Ciri-ciri dari sistem pemungutan pajak official assessment adalah:

  • Petugas pajak berwenang menghitung dan memungut besaran pajak terutang;
  • Wajib Pajak berperan pasif;
  • Besaran pajak akan diketahui oleh Wajib Pajak setelah petugas pajak melakukan perhitungan dan menerbitkan SKP; serta
  • Pemerintah memiliki hak penuh pada saat menentukan besaran pajak yang perlu dibayarkan.

Withholding Assessment System

Ciri-ciri dari sistem pemungutan pajak withholding assessment adalah:

  • Wajib Pajak dan pemerintah tidak berperan aktif dalam menghitung besaran pajak;
  • Pihak ketiga berwenang menentukan besarnya pajak terutang; serta
  • Menerbitkan bukti potong/pungut bagi Wajib Pajak yang telah melunasi pajak terutang.

Baca juga Tax Ratio Meningkat, Apa Dampak Bagi Perekonomian

Sistem pemungutan pajak ini memberikan pengertian bahwa besarnya pajak akan dihitung oleh pihak ketiga yang bukan wajib pajak atau petugas pajak. Contoh dari sistem ini adalah pemotongan penghasilan pegawai oleh bendahara instansi, sehingga pegawai tidak perlu lagi ke kantor pajak untuk membayar pajaknya.

Nah untuk itu kita perlu mengetahui jenis-jenis pajak apa saja yang termasuk dalam sistem pemungutan pajak ini, untuk penggunaan sistem ini di Indonesia jenis-jenis pajak yang dipakai  adalah PPh Pasal 21, PPh Pasal 22, PPh Pasal 23, dan PPh Final Pasal 4 ayat (2) dan PPN.

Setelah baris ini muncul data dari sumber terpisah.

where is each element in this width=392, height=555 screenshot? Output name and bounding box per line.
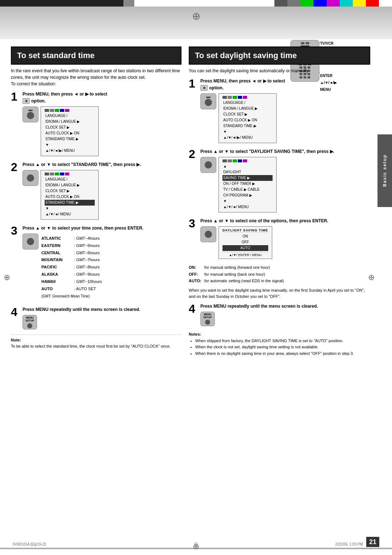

Sebagai bukti bahwa pajak telah dibayar lunas dengan menggunakan withholding assessment system pada umumnya berupa bukti potong atau bukti pungut. Namun dalam beberapa kasus juga menggunakan sertifikat pajak (SSP) yang kemudian sertifikat pemotongan tersebut kemudian akan dilampirkan pada PPh / SPT PPN tahunan wajib pajak yang bersangkutan.